- _Exercise input_
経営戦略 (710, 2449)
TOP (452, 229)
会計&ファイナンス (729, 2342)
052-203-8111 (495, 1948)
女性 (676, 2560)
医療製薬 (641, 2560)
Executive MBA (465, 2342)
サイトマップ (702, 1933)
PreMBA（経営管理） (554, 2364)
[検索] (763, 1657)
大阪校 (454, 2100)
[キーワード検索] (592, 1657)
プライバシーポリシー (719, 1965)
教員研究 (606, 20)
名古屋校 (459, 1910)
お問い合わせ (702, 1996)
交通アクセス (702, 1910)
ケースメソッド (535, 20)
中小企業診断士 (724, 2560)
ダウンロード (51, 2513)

- _Problem statement_
Write each record out again exactly.

- _Response box_
経営戦略 (710, 2449)
TOP (452, 229)
会計&ファイナンス (729, 2342)
052-203-8111 (495, 1948)
女性 (676, 2560)
医療製薬 (641, 2560)
Executive MBA (465, 2342)
サイトマップ (702, 1933)
PreMBA（経営管理） (554, 2364)
[検索] (763, 1657)
大阪校 (454, 2100)
[キーワード検索] (592, 1657)
プライバシーポリシー (719, 1965)
教員研究 (606, 20)
名古屋校 (459, 1910)
お問い合わせ (702, 1996)
交通アクセス (702, 1910)
ケースメソッド (535, 20)
中小企業診断士 (724, 2560)
ダウンロード (51, 2513)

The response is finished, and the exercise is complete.